Dokter, ketika meresepkan sirup Althea, harus mempertimbangkan karakteristik individu pasien. Jadi, jika trimester pertama belum berakhir, maka sirup Althea tidak disarankan untuk digunakan. Trimester pertama adalah waktu yang sangat sulit, selama periode ini, diharapkan untuk menghindari minum obat sama sekali. Tetapi kadang-kadang dokter harus menyimpang dari aturan ini, karena kesehatan wanita itu sendiri mungkin berisiko.

Jika trimester kedua telah tiba, maka sirup Althea dapat direkomendasikan untuk digunakan. Namun, obat ini diresepkan dengan hati-hati. Mungkin dokter akan merekomendasikan mengambil obat dalam dosis anak atau menyarankan Anda untuk mengurangi pengobatan.

Tindakan pencegahan

Meskipun sirup Althea adalah obat nabati dan relatif aman, ada kontraindikasi untuk digunakan. Jangan minum obat:

  • jika trimester pertama kehamilan belum berakhir;
  • jika seorang wanita menderita diabetes;
  • dengan intoleransi terhadap komponen-komponen komposisi.

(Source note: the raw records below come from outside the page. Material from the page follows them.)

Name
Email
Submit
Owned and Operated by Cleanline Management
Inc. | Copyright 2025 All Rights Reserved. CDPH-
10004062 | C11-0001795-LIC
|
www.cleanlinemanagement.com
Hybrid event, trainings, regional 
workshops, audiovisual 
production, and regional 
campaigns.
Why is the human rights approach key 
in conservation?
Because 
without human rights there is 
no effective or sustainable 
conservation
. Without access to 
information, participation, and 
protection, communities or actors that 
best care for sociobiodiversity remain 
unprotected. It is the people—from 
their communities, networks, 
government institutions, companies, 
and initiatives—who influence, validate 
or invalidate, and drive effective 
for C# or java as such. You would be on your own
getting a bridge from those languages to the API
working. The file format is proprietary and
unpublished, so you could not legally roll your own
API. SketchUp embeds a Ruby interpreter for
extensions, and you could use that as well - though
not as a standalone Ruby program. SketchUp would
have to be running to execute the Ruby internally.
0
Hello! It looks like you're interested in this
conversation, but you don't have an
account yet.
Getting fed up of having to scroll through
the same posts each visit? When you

Ketika intoleransi obat muncul ruam pada tubuh, ditandai dengan munculnya papula merah kecil di wajah dan tubuh. Ruam menyebabkan gatal dan mengelupas. Untuk menghilangkan gejala, perlu untuk mengecualikan pemberian obat lebih lanjut.

Dalam hal apapun tidak boleh melebihi dosis yang ditunjukkan oleh dokter. Jika Anda minum sirup dalam dosis besar, maka membuang batuk dengan cepat tidak berhasil, tetapi Anda mungkin mengalami gejala overdosis. Tanda-tanda overdosis adalah:

  • mual;
  • muntah;
  • ketidaknyamanan di perut.

Untuk perawatan, lavage lambung dan penarikan penuh sirup ditentukan. Ibu masa depan harus ingat bahwa sangat mustahil untuk menggabungkan penggunaan sirup Althea dengan cara lain untuk mengobati batuk, jika mereka termasuk kodein. Obat-obatan ini akan menghalangi aksi satu sama lain. Sirup akan mengencerkan dahak, dan kodein akan memblokir keluarnya.

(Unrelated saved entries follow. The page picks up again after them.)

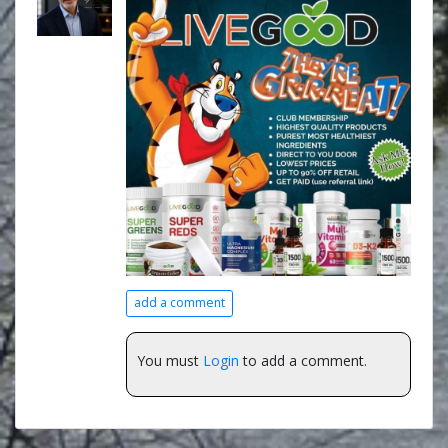
add a comment
You must
Login
to add a comment.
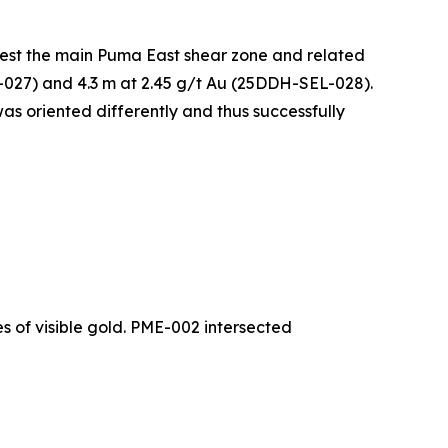
 test the main Puma East shear zone and related
L-027) and 4.3 m at 2.45 g/t Au (25DDH-SEL-028).
 was oriented differently and thus successfully
s of visible gold. PME-002 intersected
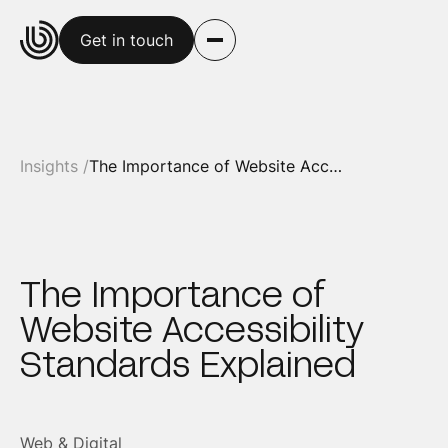
Get in touch
Insights /
The Importance of Website Accessibility Standards Explained
The Importance of
Website Accessibility
Standards Explained
Web & Digital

Jadi, sirup Althea selama kehamilan diresepkan dengan hati-hati. Pada minggu-minggu pertama, obat tidak diresepkan, tetapi mulai dari trimester kedua, sirup dapat diambil, tetapi hanya seperti yang diarahkan oleh dokter. Alat ini memiliki harga yang terjangkau dan sangat efektif, oleh karena itu, harus diambil dalam dosis yang ditentukan oleh dokter.